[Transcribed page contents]
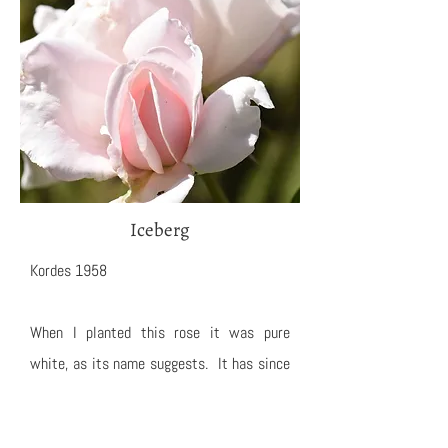
Iceberg
Kordes 1958
When I planted this rose it was pure
white, as its name suggests. It has since
mutated to pale pink, in its position
between Queen Elizabeth and Schoolgirl!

_WHAT NEEDS TO BE DONE_.
Would you transcribe all of the data exactly, omitting any pictures?

_EXERCISE SOLUTION_.
Iceberg
Kordes 1958
When I planted this rose it was pure
white, as its name suggests. It has since
mutated to pale pink, in its position
between Queen Elizabeth and Schoolgirl!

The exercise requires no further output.